Uso das redes sociais para o fortalecimento de facções criminosas
A apuração policial identificou que “Novinho” utilizava plataformas digitais para disseminar símbolos do PCC e exibir armas de fogo, com o objetivo de intimidar rivais e fortalecer a influência da facção no Piauí. Esse tipo de comportamento evidencia a adaptação das organizações criminosas às novas tecnologias, ampliando seu alcance e impacto social.
Modus operandi do crime: roubos a motoristas de aplicativo
Além da propaganda criminosa, “Novinho” liderava roubos a motoristas de aplicativo. O esquema consistia em solicitar corridas, abordar as vítimas, colocá-las no porta-malas com o apoio de comparsas e forçar transações bancárias sob ameaça e tortura. Essa prática demonstra a escalada da violência e a complexidade das ações da facção na região.
Aplicação da nova lei de combate às facções criminosas
Com a prisão, “Novinho” será enquadrado na legislação recente que endurece as penalidades contra membros de organizações criminosas no Brasil.
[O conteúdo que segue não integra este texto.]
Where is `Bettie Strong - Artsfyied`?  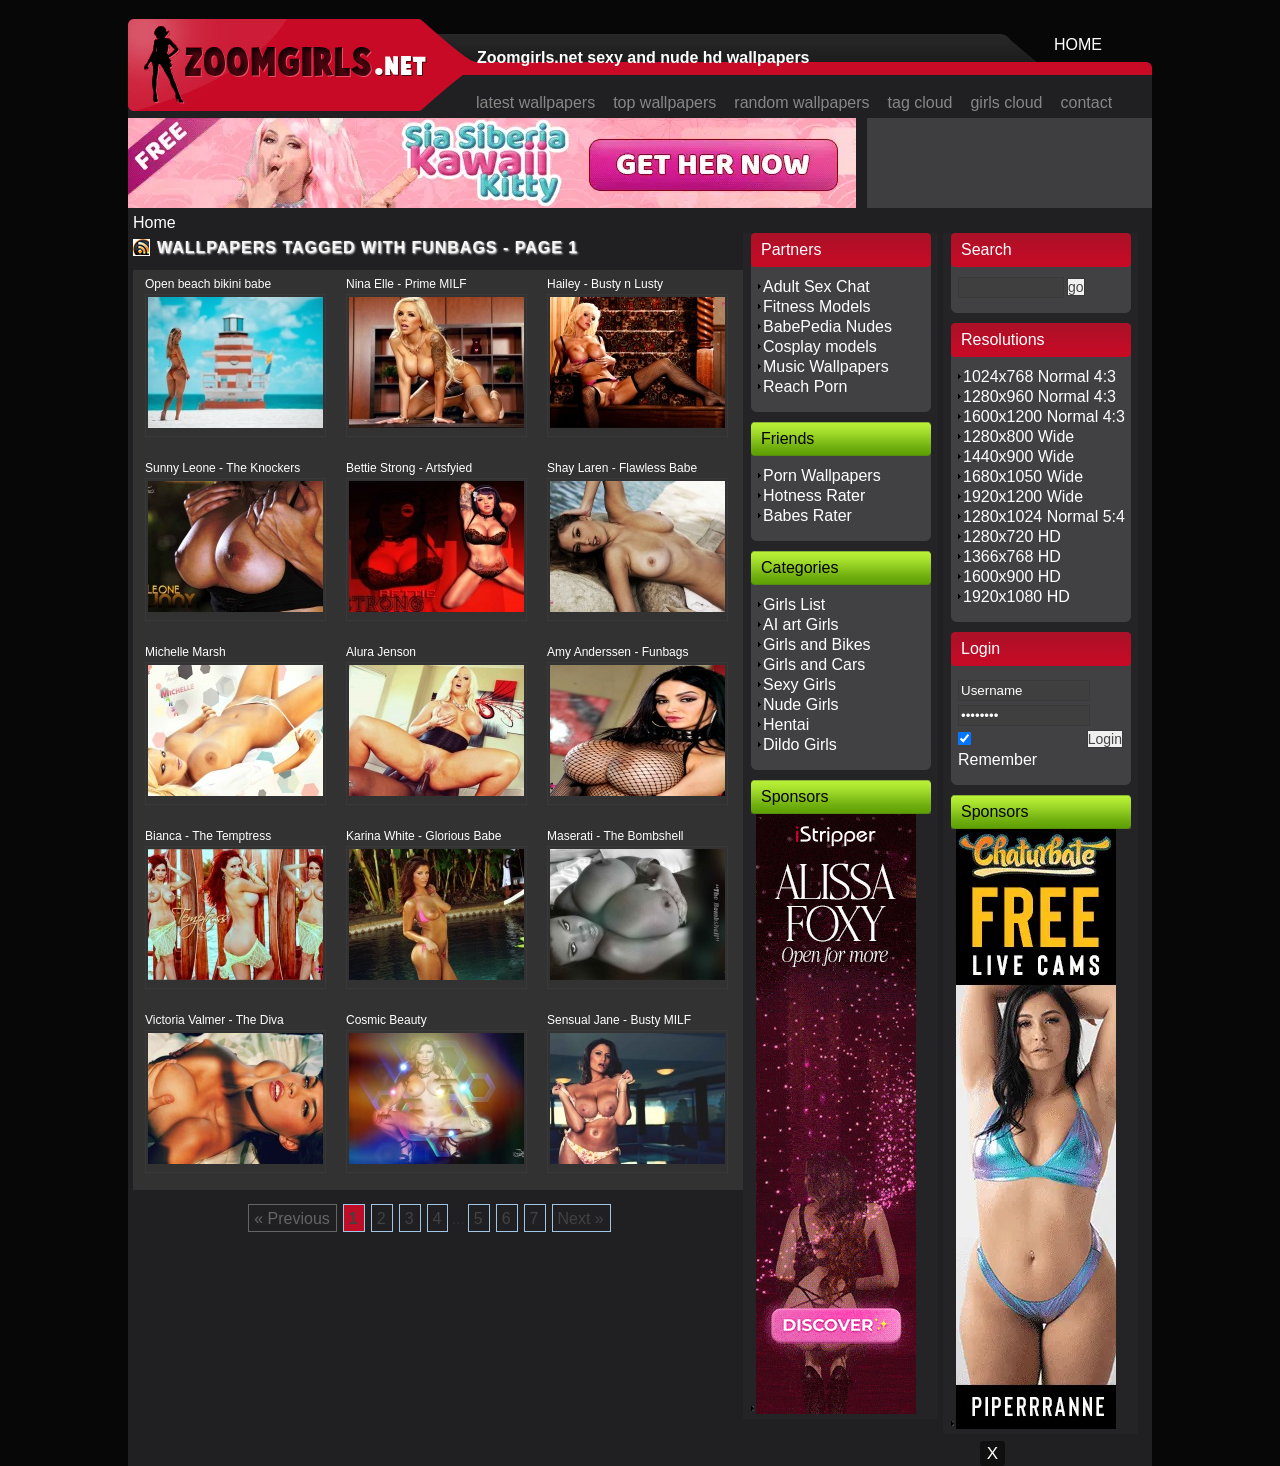 Bettie Strong - Artsfyied is located at coordinates (409, 468).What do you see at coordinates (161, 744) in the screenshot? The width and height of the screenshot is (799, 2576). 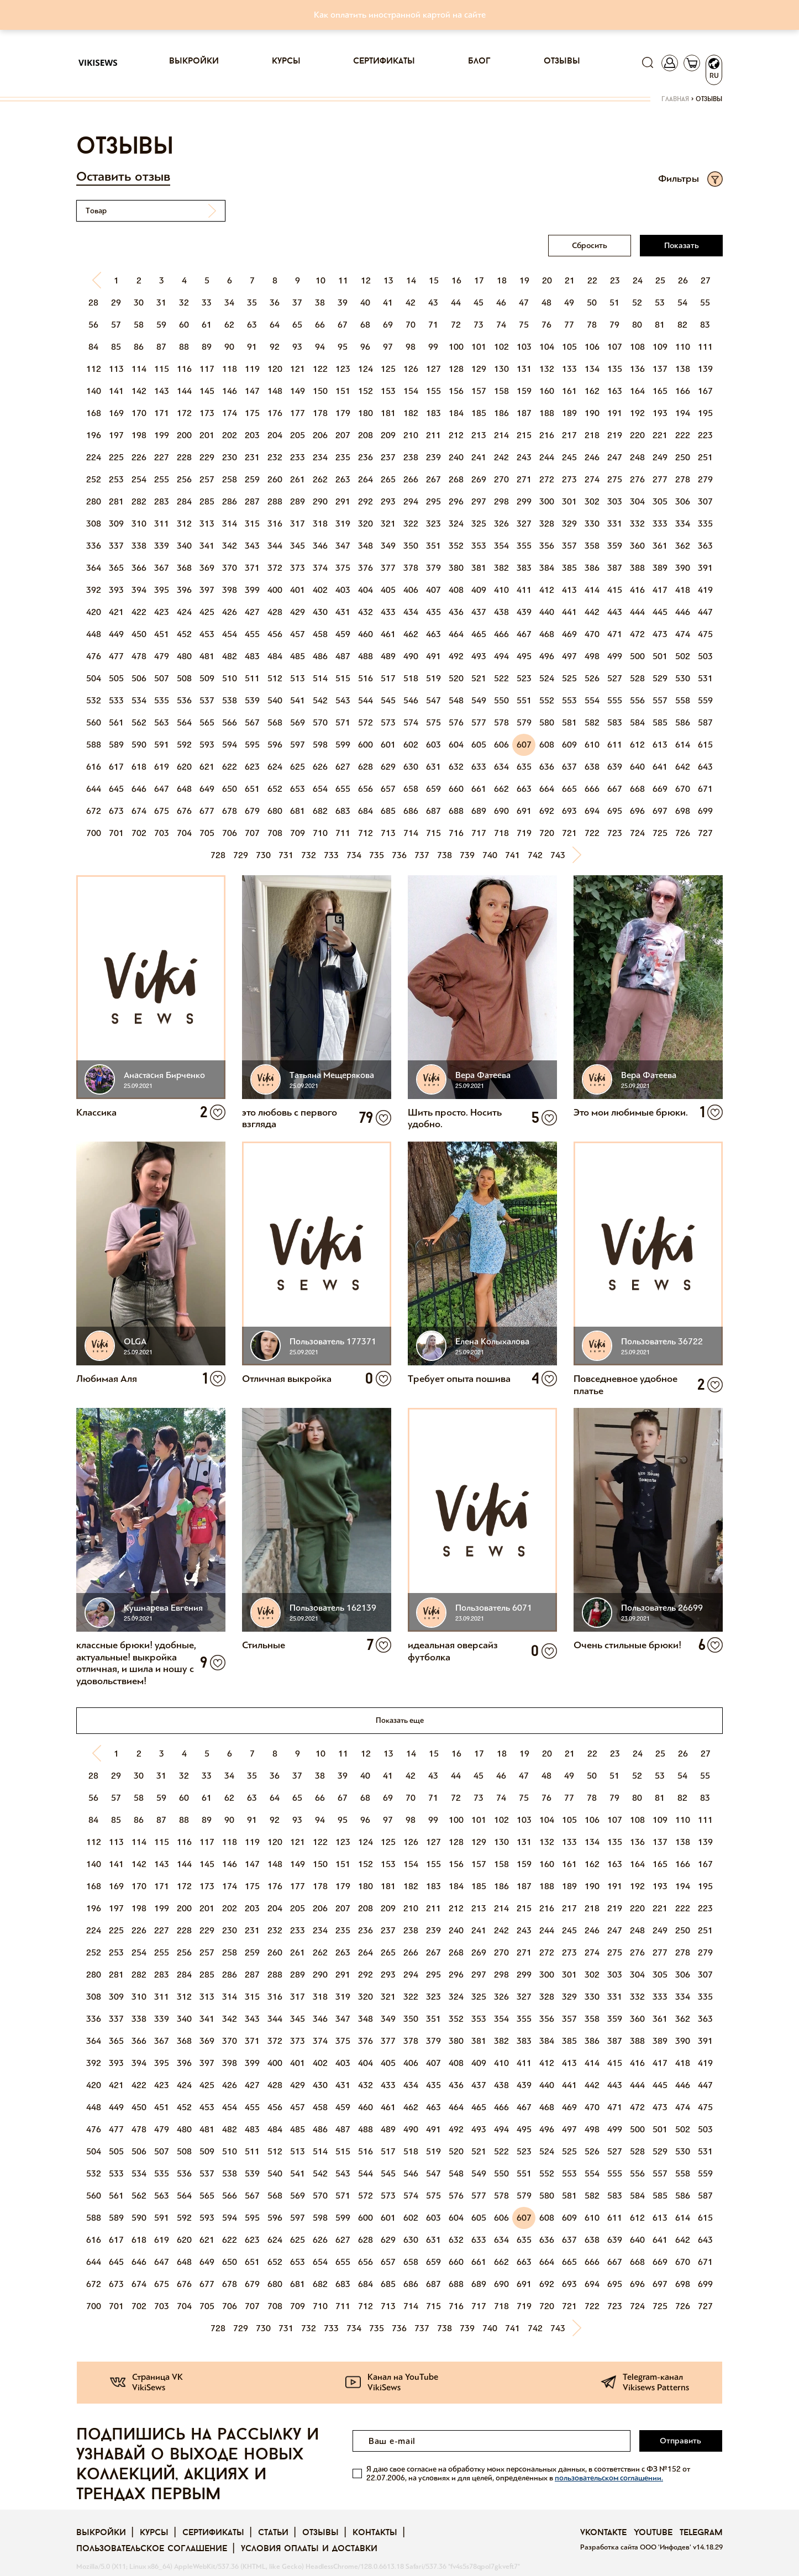 I see `591` at bounding box center [161, 744].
A lei busca desarticular facções como o PCC, impondo sanções mais rigorosas para desencorajar e reduzir a atuação dessas redes no território nacional.
Encaminhamento e providências legais após as prisões
Após a detenção, os suspeitos foram levados ao Departamento de Repressão às Ações Criminosas Organizadas (Draco) para os procedimentos legais. Permanecem à disposição da Justiça enquanto os desdobramentos da investigação seguem em curso, com o objetivo de identificar e desarticular outras células do PCC no Piauí e estados vizinhos.
A prisão de “Novinho” e “Dora Aventureira” demonstra o avanço das forças policiais no combate ao PCC, destacando a importância do trabalho de inteligência e da legislação atualizada para enfrentar o crime organizado com eficácia.